Acting ATF Director B. Todd Jones, Deputy Director Thomas Brandon and Special Agent Trevor Velinor were invited by the governor to answer technical questions about granting peace officer status to federal law enforcement agents in the territory and to discuss the bureau’s role of ATF in the region. De Jongh urged senators to adopt such a bill in their next session.
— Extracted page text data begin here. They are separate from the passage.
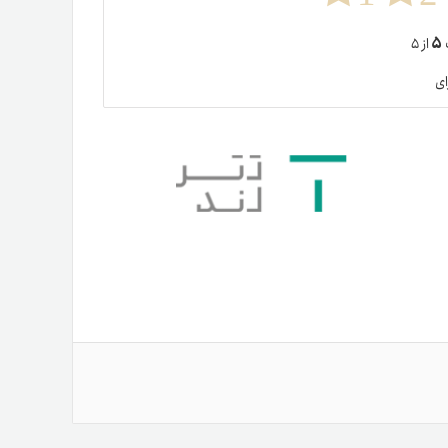
۵
ت
از ۵
ای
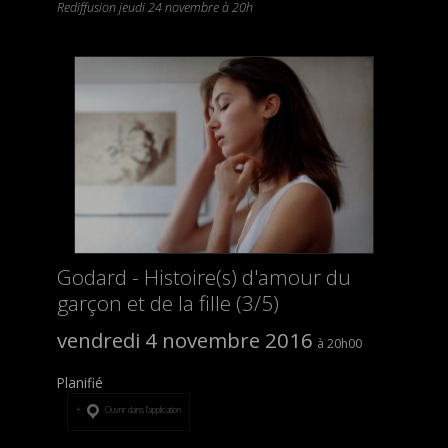
Rediffusion jeudi 24 novembre à 20h
Godard - Histoire(s) d'amour du
garçon et de la fille (3/5)
vendredi 4 novembre 2016
20h00
Planifié
Ouvrir dans l’application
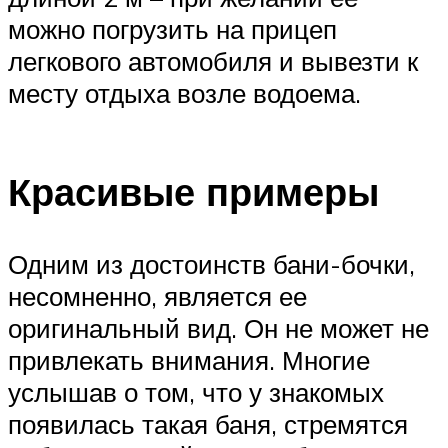
можно погрузить на прицеп
легкового автомобиля и вывезти к
месту отдыха возле водоема.
Красивые примеры
Одним из достоинств бани-бочки,
несомненно, является ее
оригинальный вид. Он не может не
привлекать внимания. Многие
услышав о том, что у знакомых
появилась такая баня, стремятся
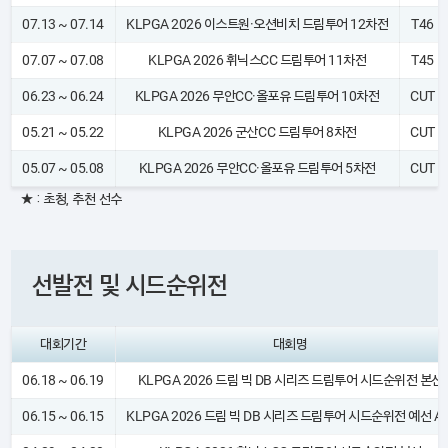
07.13 ~ 07.14
KLPGA 2026 이스트원·오션비치 드림투어 12차전
T46
07.07 ~ 07.08
KLPGA 2026 휘닉스CC 드림투어 11차전
T45
06.23 ~ 06.24
KLPGA 2026 무안CC·올포유 드림투어 10차전
CUT
05.21 ~ 05.22
KLPGA 2026 군산CC 드림투어 8차전
CUT
05.07 ~ 05.08
KLPGA 2026 무안CC·올포유 드림투어 5차전
CUT
★ : 초청, 추천 선수
선발전 및 시드순위전
대회기간
대회명
06.18 ~ 06.19
KLPGA 2026 드림 빅 DB 시리즈 드림투어 시드순위전 본선
06.15 ~ 06.15
KLPGA 2026 드림 빅 DB 시리즈 드림투어 시드순위전 예선 A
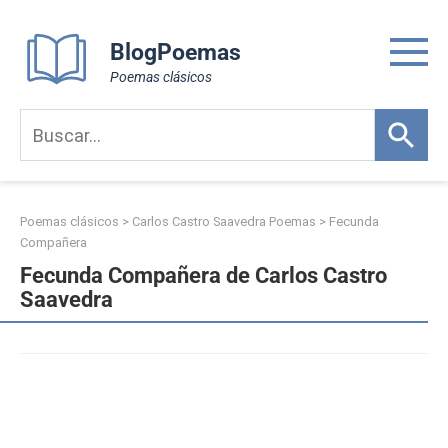
Skip
to
BlogPoemas
content
Poemas clásicos
Poemas clásicos
>
Carlos Castro Saavedra Poemas
>
Fecunda
Compañera
Fecunda Compañera de Carlos Castro
Saavedra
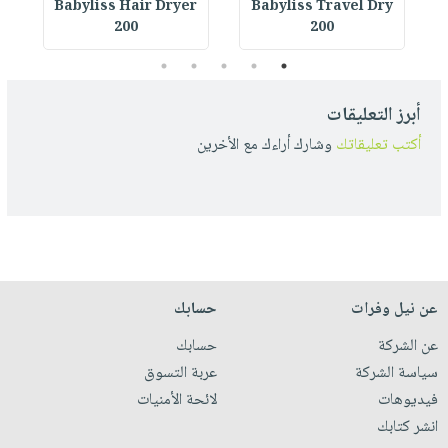
r
Babyliss Hair Dryer
Babyliss Travel Dry
200
200
5
4
3
2
1
أبرز التعليقات
أكتب تعليقاتك
وشارك أراءك مع الأخرين
عن نيل وفرات
حسابك
عن الشركة
حسابك
سياسة الشركة
عربة التسوق
فيديوهات
لائحة الأمنيات
انشر كتابك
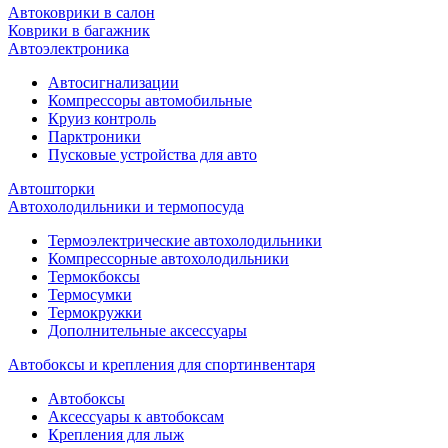
Автоковрики в салон
Коврики в багажник
Автоэлектроника
Автосигнализации
Компрессоры автомобильные
Круиз контроль
Парктроники
Пусковые устройства для авто
Автошторки
Автохолодильники и термопосуда
Термоэлектрические автохолодильники
Компрессорные автохолодильники
Термокбоксы
Термосумки
Термокружки
Дополнительные аксессуары
Автобоксы и крепления для спортинвентаря
Автобоксы
Аксессуары к автобоксам
Крепления для лыж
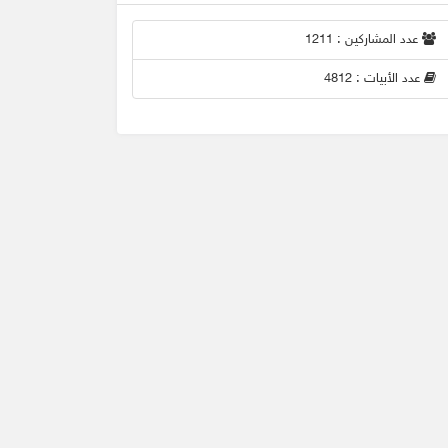
عدد المشاركين : 1211
عدد الأبيات : 4812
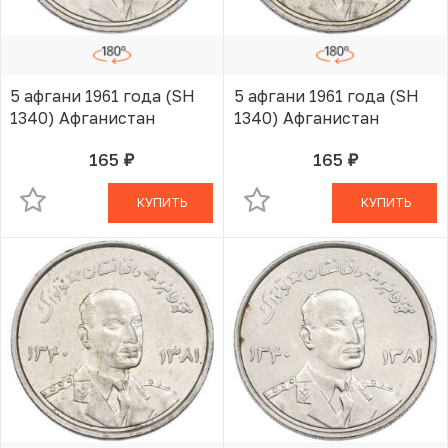
5 афгани 1961 года (SH
5 афгани 1961 года (SH
1340) Афганистан
1340) Афганистан
165
165
руб.
руб.
В КОРЗИНЕ
В КОРЗИНЕ
КУПИТЬ
КУПИТЬ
“The proposed bill is an extremely important tool to confront gangs, violent crime, and gun violence in our territory, deJongh said in a statement released after the meeting. “We need that extra push to get guns out of the hands of criminals, and the ATF has tremendous capabilities and resources available to help us do that. We need them as partners. I thank Director Jones and his senior leadership team for coming to the Virgin Islands and committing to the return of the ATF to work with the VIPD to combat our violent crime problem. He recognizes that they have an ongoing responsibility to us as U.S. citizens. The ATF last had a permanent presence in the Virgin Islands four years ago.”

As currently drafted, the administration’s proposal would grant all federal agents peace officer status in the Virgin Islands, giving them authority to enforce certain V.I. laws pursuant to the Virgin Islands Code and provide the protections that come with that authority.

Friday’s meeting was also attended by Lt. Gov. Gregory Francis, V.I. Police Commissioner Henry White, acting Attorney General Wayne Anderson, Chief of Staff Pamela Berkowsky and Senators Ronald Russell, Sammuel Sanes, Alvin Williams, Nereida Rivera-O’Reilly, Terrence Nelson, Patrick Simeon Sprauve and Carlton Dowe. The lawmakers were given the opportunity to ask ATF officials technical questions regarding the legislation and voice their concerns.

DeJongh has held several meetings over the past year with ATF officials both in Washington D.C. and in the territory to facilitate ATF’s return to the Virgin Islands. The return of ATF agents would boost law enforcement’s ability to trace illegal firearms and get them off the streets of the Virgin Islands, according to the statement released from Government House.

The U.S. Virgin Islands is one of only 14 jurisdictions in the United States that deny peace officer status to federal agents.

The Bureau of Alcohol, Tobacco, Firearms and Explosives worked in the territory until 2009. Its departure was triggered, according to reports at the time, by the resistance its shooting team investigators reportedly encountered from local law enforcement when they arrived to investigate a shooting involving ATF Officer William Clark, who had intervened in a domestic violence situation at Mahogany Run involving a resident and his girlfriend. Clark was was arrested and charged with second-degree murder in the death of Marcus Sukow. He was acquitted on a technicality during his October 2010 trial, but the case became and continues to be a point of contention between federal law-enforcement agencies and the territory.